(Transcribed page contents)
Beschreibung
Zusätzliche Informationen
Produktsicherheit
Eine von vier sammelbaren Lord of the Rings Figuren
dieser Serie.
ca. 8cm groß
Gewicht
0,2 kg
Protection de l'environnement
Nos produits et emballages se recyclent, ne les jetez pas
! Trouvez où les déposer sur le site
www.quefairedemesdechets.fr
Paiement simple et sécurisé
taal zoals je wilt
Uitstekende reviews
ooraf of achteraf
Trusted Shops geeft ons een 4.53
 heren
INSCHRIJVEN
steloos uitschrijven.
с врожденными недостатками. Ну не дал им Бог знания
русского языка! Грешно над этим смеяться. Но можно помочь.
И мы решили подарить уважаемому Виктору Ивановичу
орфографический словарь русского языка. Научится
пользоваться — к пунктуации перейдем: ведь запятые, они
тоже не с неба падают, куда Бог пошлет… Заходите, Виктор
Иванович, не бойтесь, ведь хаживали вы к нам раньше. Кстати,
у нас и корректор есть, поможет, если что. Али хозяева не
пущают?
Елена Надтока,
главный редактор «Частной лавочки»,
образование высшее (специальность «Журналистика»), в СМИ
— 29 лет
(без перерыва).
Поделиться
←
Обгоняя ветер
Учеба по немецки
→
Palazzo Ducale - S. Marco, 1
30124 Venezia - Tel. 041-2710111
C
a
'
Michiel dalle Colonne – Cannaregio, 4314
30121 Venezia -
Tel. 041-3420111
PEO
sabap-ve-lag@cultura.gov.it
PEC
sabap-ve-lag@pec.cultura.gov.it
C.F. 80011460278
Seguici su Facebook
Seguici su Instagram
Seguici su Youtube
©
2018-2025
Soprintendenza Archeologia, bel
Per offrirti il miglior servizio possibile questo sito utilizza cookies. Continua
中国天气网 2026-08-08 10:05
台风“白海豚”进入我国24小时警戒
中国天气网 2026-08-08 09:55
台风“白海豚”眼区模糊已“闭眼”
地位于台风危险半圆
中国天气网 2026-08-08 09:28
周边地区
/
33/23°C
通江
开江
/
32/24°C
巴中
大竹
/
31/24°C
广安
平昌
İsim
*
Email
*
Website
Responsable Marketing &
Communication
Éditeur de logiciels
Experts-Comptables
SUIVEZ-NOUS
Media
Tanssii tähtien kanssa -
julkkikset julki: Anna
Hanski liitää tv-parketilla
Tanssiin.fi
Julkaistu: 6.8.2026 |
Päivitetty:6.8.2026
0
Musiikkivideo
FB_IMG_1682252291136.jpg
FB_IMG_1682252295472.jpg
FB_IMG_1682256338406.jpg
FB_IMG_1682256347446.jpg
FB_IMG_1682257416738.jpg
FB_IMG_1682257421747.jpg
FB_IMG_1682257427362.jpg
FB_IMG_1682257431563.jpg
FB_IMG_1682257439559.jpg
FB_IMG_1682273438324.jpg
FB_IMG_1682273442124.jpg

▸ **What you need to do**
The range runs from the line with "中国天气网 2026-08-08 09:28" to the last line of the entries above, both included. Restate it word for word.

▸ **Task response**
中国天气网 2026-08-08 09:28
周边地区
/
33/23°C
通江
开江
/
32/24°C
巴中
大竹
/
31/24°C
广安
平昌
İsim
*
Email
*
Website
Responsable Marketing &
Communication
Éditeur de logiciels
Experts-Comptables
SUIVEZ-NOUS
Media
Tanssii tähtien kanssa -
julkkikset julki: Anna
Hanski liitää tv-parketilla
Tanssiin.fi
Julkaistu: 6.8.2026 |
Päivitetty:6.8.2026
0
Musiikkivideo
FB_IMG_1682252291136.jpg
FB_IMG_1682252295472.jpg
FB_IMG_1682256338406.jpg
FB_IMG_1682256347446.jpg
FB_IMG_1682257416738.jpg
FB_IMG_1682257421747.jpg
FB_IMG_1682257427362.jpg
FB_IMG_1682257431563.jpg
FB_IMG_1682257439559.jpg
FB_IMG_1682273438324.jpg
FB_IMG_1682273442124.jpg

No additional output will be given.